• WORK REQUEST: Copy the following data exactly and drop the pictures.

── DATA PROVIDED

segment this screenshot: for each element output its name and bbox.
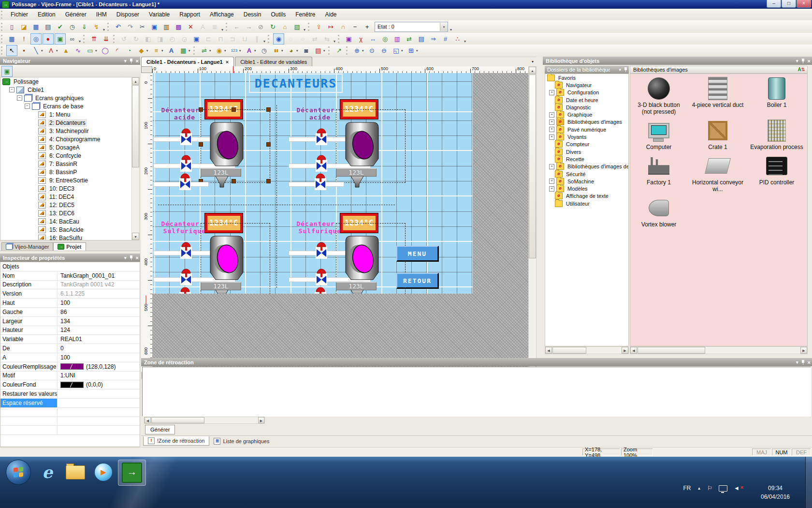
- show-desktop-button[interactable]: [805, 457, 812, 508]
- flip-vertical-icon[interactable]: ◨: [155, 33, 166, 45]
- taskbar-internet-explorer[interactable]: e: [34, 460, 61, 485]
- library-image[interactable]: Evaporation process: [748, 119, 805, 150]
- align-left-icon[interactable]: ⊏: [203, 33, 214, 45]
- line-tool-icon[interactable]: ╲: [30, 45, 42, 56]
- tool-caret-icon[interactable]: ▾: [56, 49, 60, 53]
- panel-close-icon[interactable]: ×: [808, 58, 811, 64]
- state-plus-icon[interactable]: +: [362, 21, 373, 32]
- menu-variable[interactable]: Variable: [144, 9, 174, 20]
- rotate-left-icon[interactable]: ↺: [118, 33, 130, 45]
- valve-icon[interactable]: [315, 154, 328, 172]
- camera-tool-icon[interactable]: ◙: [301, 45, 312, 56]
- save-icon[interactable]: ▦: [30, 21, 42, 32]
- menu-generer[interactable]: Générer: [60, 9, 91, 20]
- property-row-bg-color[interactable]: CouleurFond (0,0,0): [0, 380, 140, 389]
- lines-style-icon[interactable]: ≡: [151, 45, 162, 56]
- menu-affichage[interactable]: Affichage: [205, 9, 239, 20]
- valve-icon[interactable]: [314, 286, 327, 294]
- select-tool-icon[interactable]: ↖: [6, 45, 17, 56]
- validate-icon[interactable]: ✔: [55, 21, 66, 32]
- binoculars-icon[interactable]: ∞: [67, 33, 78, 45]
- tray-expand-icon[interactable]: ▲: [697, 486, 701, 491]
- screen-title-display[interactable]: DECANTEURS: [249, 74, 343, 93]
- menu-rapport[interactable]: Rapport: [174, 9, 205, 20]
- curve-tool-icon[interactable]: ∿: [72, 45, 84, 56]
- page-alert-icon[interactable]: !: [18, 33, 29, 45]
- overflow-chevron-icon[interactable]: ▾: [221, 28, 223, 32]
- feedback-output[interactable]: [142, 367, 811, 417]
- property-row[interactable]: De0: [0, 344, 140, 353]
- tree-item-screen[interactable]: 1: Menu: [0, 110, 131, 119]
- property-row[interactable]: DescriptionTankGraph 0001 v42: [0, 281, 140, 290]
- new-document-icon[interactable]: ▯: [6, 21, 17, 32]
- delete-icon[interactable]: ✕: [185, 21, 196, 32]
- menu-fenetre[interactable]: Fenêtre: [290, 9, 320, 20]
- expand-icon[interactable]: +: [549, 112, 554, 118]
- target-icon[interactable]: ◎: [379, 33, 391, 45]
- tab-generer[interactable]: Générer: [145, 425, 175, 434]
- numeric-display-tool-icon[interactable]: 123: [229, 45, 240, 56]
- report-icon[interactable]: ◷: [67, 21, 78, 32]
- panel-close-icon[interactable]: ×: [808, 359, 811, 365]
- network-icon[interactable]: [719, 485, 727, 492]
- hand-select-icon[interactable]: ⇪: [313, 21, 324, 32]
- pin-icon[interactable]: [129, 255, 133, 260]
- trend-tool-icon[interactable]: ↗: [334, 45, 345, 56]
- library-image[interactable]: Boiler 1: [748, 77, 805, 115]
- zoom-in-tool-icon[interactable]: ⊕: [351, 45, 362, 56]
- expand-icon[interactable]: +: [549, 127, 554, 132]
- menu-fichier[interactable]: Fichier: [6, 9, 33, 20]
- gauge-tool-icon[interactable]: ◕: [286, 45, 297, 56]
- tank-graphic[interactable]: [343, 234, 381, 283]
- valve-icon[interactable]: [180, 268, 192, 286]
- selection-handle[interactable]: [232, 107, 236, 112]
- menu-button[interactable]: MENU: [396, 246, 439, 262]
- scroll-up-icon[interactable]: ▲: [132, 77, 139, 85]
- tank-group-decanteur-5[interactable]: Décanteur 5Sulfurique 1234°C 123L: [153, 213, 274, 294]
- font-icon[interactable]: A: [197, 21, 208, 32]
- grid-tool-icon[interactable]: ⊞: [406, 45, 417, 56]
- tool-caret-icon[interactable]: ▾: [254, 49, 258, 53]
- tree-item-cible1[interactable]: − Cible1: [0, 86, 131, 94]
- tree-item-screen[interactable]: 14: BacEau: [0, 217, 131, 225]
- text-display-tool-icon[interactable]: A: [244, 45, 255, 56]
- export-doc-icon[interactable]: ▧: [291, 21, 303, 32]
- expand-icon[interactable]: +: [549, 120, 554, 125]
- scroll-down-icon[interactable]: ▼: [132, 233, 139, 240]
- refresh-icon[interactable]: ↻: [267, 21, 278, 32]
- property-row[interactable]: Gauche86: [0, 308, 140, 317]
- tree-item-screen[interactable]: 11: DEC4: [0, 193, 131, 201]
- language-indicator[interactable]: FR: [683, 485, 691, 492]
- tree-item-screen[interactable]: 5: DosageA: [0, 143, 131, 151]
- paste-special-icon[interactable]: ▩: [173, 21, 184, 32]
- collapse-icon[interactable]: −: [9, 87, 14, 92]
- node-edit-icon[interactable]: ↦: [325, 21, 336, 32]
- tool-caret-icon[interactable]: ▾: [188, 49, 192, 53]
- tab-close-icon[interactable]: ×: [226, 59, 229, 65]
- tree-item-screen[interactable]: 10: DEC3: [0, 184, 131, 193]
- panel-chevron-icon[interactable]: ▾: [796, 59, 798, 63]
- scroll-left-icon[interactable]: ◀: [145, 417, 151, 423]
- align-top-icon[interactable]: ⊓: [215, 33, 226, 45]
- counter-icon[interactable]: #: [440, 33, 451, 45]
- volume-muted-icon[interactable]: ◄×: [734, 485, 740, 492]
- import-icon[interactable]: ⇓: [79, 21, 90, 32]
- export-icon[interactable]: ⇒: [428, 33, 439, 45]
- expand-icon[interactable]: +: [549, 186, 554, 192]
- scroll-left-icon[interactable]: ◀: [630, 347, 637, 354]
- scroll-up-icon[interactable]: ▲: [529, 67, 536, 74]
- tree-item-screen[interactable]: 7: BassinR: [0, 160, 131, 168]
- valve-icon[interactable]: [180, 154, 192, 172]
- lock-icon[interactable]: ∩: [337, 21, 348, 32]
- property-row[interactable]: Motif1:UNI: [0, 372, 140, 381]
- level-display[interactable]: 123L: [201, 282, 241, 290]
- scroll-left-icon[interactable]: ◀: [545, 347, 552, 354]
- action-center-flag-icon[interactable]: ⚐: [707, 485, 712, 492]
- images-hscrollbar[interactable]: ◀ ▶: [630, 346, 808, 354]
- retour-button[interactable]: RETOUR: [396, 273, 439, 289]
- tab-zone-retroaction[interactable]: ! !Zone de rétroaction: [143, 436, 209, 446]
- menu-ihm[interactable]: IHM: [91, 9, 112, 20]
- level-display[interactable]: 123L: [336, 168, 377, 177]
- selection-handle[interactable]: [232, 179, 236, 183]
- state-minus-icon[interactable]: −: [349, 21, 361, 32]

────

• COMPLETED EXERCISE:
segment this screenshot: for each element output its name and bbox.
- show-desktop-button[interactable]: [805, 457, 812, 508]
- flip-vertical-icon[interactable]: ◨: [155, 33, 166, 45]
- taskbar-internet-explorer[interactable]: e: [34, 460, 61, 485]
- library-image[interactable]: Evaporation process: [748, 119, 805, 150]
- align-left-icon[interactable]: ⊏: [203, 33, 214, 45]
- line-tool-icon[interactable]: ╲: [30, 45, 42, 56]
- tool-caret-icon[interactable]: ▾: [56, 49, 60, 53]
- panel-close-icon[interactable]: ×: [808, 58, 811, 64]
- state-plus-icon[interactable]: +: [362, 21, 373, 32]
- menu-variable[interactable]: Variable: [144, 9, 174, 20]
- rotate-left-icon[interactable]: ↺: [118, 33, 130, 45]
- valve-icon[interactable]: [315, 154, 328, 172]
- camera-tool-icon[interactable]: ◙: [301, 45, 312, 56]
- save-icon[interactable]: ▦: [30, 21, 42, 32]
- menu-generer[interactable]: Générer: [60, 9, 91, 20]
- property-row-bg-color[interactable]: CouleurFond (0,0,0): [0, 380, 140, 389]
- lines-style-icon[interactable]: ≡: [151, 45, 162, 56]
- menu-affichage[interactable]: Affichage: [205, 9, 239, 20]
- valve-icon[interactable]: [314, 286, 327, 294]
- select-tool-icon[interactable]: ↖: [6, 45, 17, 56]
- validate-icon[interactable]: ✔: [55, 21, 66, 32]
- binoculars-icon[interactable]: ∞: [67, 33, 78, 45]
- tray-expand-icon[interactable]: ▲: [697, 486, 701, 491]
- screen-title-display[interactable]: DECANTEURS: [249, 74, 343, 93]
- menu-rapport[interactable]: Rapport: [174, 9, 205, 20]
- curve-tool-icon[interactable]: ∿: [72, 45, 84, 56]
- page-alert-icon[interactable]: !: [18, 33, 29, 45]
- overflow-chevron-icon[interactable]: ▾: [221, 28, 223, 32]
- feedback-output[interactable]: [142, 367, 811, 417]
- property-row[interactable]: De0: [0, 344, 140, 353]
- tree-item-screen[interactable]: 1: Menu: [0, 110, 131, 119]
- property-row[interactable]: DescriptionTankGraph 0001 v42: [0, 281, 140, 290]
- new-document-icon[interactable]: ▯: [6, 21, 17, 32]
- delete-icon[interactable]: ✕: [185, 21, 196, 32]
- menu-fenetre[interactable]: Fenêtre: [290, 9, 320, 20]
- expand-icon[interactable]: +: [549, 112, 554, 118]
- target-icon[interactable]: ◎: [379, 33, 391, 45]
- tab-generer[interactable]: Générer: [145, 425, 175, 434]
- numeric-display-tool-icon[interactable]: 123: [229, 45, 240, 56]
- report-icon[interactable]: ◷: [67, 21, 78, 32]
- panel-close-icon[interactable]: ×: [808, 359, 811, 365]
- network-icon[interactable]: [719, 485, 727, 492]
- hand-select-icon[interactable]: ⇪: [313, 21, 324, 32]
- pin-icon[interactable]: [129, 255, 133, 260]
- trend-tool-icon[interactable]: ↗: [334, 45, 345, 56]
- library-image[interactable]: Boiler 1: [748, 77, 805, 115]
- zoom-in-tool-icon[interactable]: ⊕: [351, 45, 362, 56]
- expand-icon[interactable]: +: [549, 127, 554, 132]
- menu-fichier[interactable]: Fichier: [6, 9, 33, 20]
- gauge-tool-icon[interactable]: ◕: [286, 45, 297, 56]
- tank-graphic[interactable]: [343, 234, 381, 283]
- valve-icon[interactable]: [180, 268, 192, 286]
- selection-handle[interactable]: [232, 107, 236, 112]
- menu-button[interactable]: MENU: [396, 246, 439, 262]
- scroll-up-icon[interactable]: ▲: [132, 77, 139, 85]
- tank-group-decanteur-5[interactable]: Décanteur 5Sulfurique 1234°C 123L: [153, 213, 274, 294]
- font-icon[interactable]: A: [197, 21, 208, 32]
- grid-tool-icon[interactable]: ⊞: [406, 45, 417, 56]
- tool-caret-icon[interactable]: ▾: [254, 49, 258, 53]
- tree-item-cible1[interactable]: − Cible1: [0, 86, 131, 94]
- tree-item-screen[interactable]: 14: BacEau: [0, 217, 131, 225]
- text-display-tool-icon[interactable]: A: [244, 45, 255, 56]
- export-doc-icon[interactable]: ▧: [291, 21, 303, 32]
- expand-icon[interactable]: +: [549, 120, 554, 125]
- scroll-down-icon[interactable]: ▼: [132, 233, 139, 240]
- refresh-icon[interactable]: ↻: [267, 21, 278, 32]
- property-row[interactable]: Gauche86: [0, 308, 140, 317]
- tree-item-screen[interactable]: 11: DEC4: [0, 193, 131, 201]
- language-indicator[interactable]: FR: [683, 485, 691, 492]
- tree-item-screen[interactable]: 5: DosageA: [0, 143, 131, 151]
- paste-special-icon[interactable]: ▩: [173, 21, 184, 32]
- collapse-icon[interactable]: −: [9, 87, 14, 92]
- node-edit-icon[interactable]: ↦: [325, 21, 336, 32]
- tool-caret-icon[interactable]: ▾: [188, 49, 192, 53]
- tab-close-icon[interactable]: ×: [226, 59, 229, 65]
- tree-item-screen[interactable]: 10: DEC3: [0, 184, 131, 193]
- panel-chevron-icon[interactable]: ▾: [796, 59, 798, 63]
- scroll-left-icon[interactable]: ◀: [145, 417, 151, 423]
- align-top-icon[interactable]: ⊓: [215, 33, 226, 45]
- counter-icon[interactable]: #: [440, 33, 451, 45]
- volume-muted-icon[interactable]: ◄×: [734, 485, 740, 492]
- import-icon[interactable]: ⇓: [79, 21, 90, 32]
- export-icon[interactable]: ⇒: [428, 33, 439, 45]
- expand-icon[interactable]: +: [549, 186, 554, 192]
- scroll-left-icon[interactable]: ◀: [630, 347, 637, 354]
- scroll-up-icon[interactable]: ▲: [529, 67, 536, 74]
- tree-item-screen[interactable]: 7: BassinR: [0, 160, 131, 168]
- valve-icon[interactable]: [180, 154, 192, 172]
- lock-icon[interactable]: ∩: [337, 21, 348, 32]
- property-row[interactable]: Motif1:UNI: [0, 372, 140, 381]
- level-display[interactable]: 123L: [201, 282, 241, 290]
- scroll-left-icon[interactable]: ◀: [545, 347, 552, 354]
- action-center-flag-icon[interactable]: ⚐: [707, 485, 712, 492]
- images-hscrollbar[interactable]: ◀ ▶: [630, 346, 808, 354]
- retour-button[interactable]: RETOUR: [396, 273, 439, 289]
- tab-zone-retroaction[interactable]: ! !Zone de rétroaction: [143, 436, 209, 446]
- menu-ihm[interactable]: IHM: [91, 9, 112, 20]
- level-display[interactable]: 123L: [336, 168, 377, 177]
- selection-handle[interactable]: [232, 179, 236, 183]
- state-minus-icon[interactable]: −: [349, 21, 361, 32]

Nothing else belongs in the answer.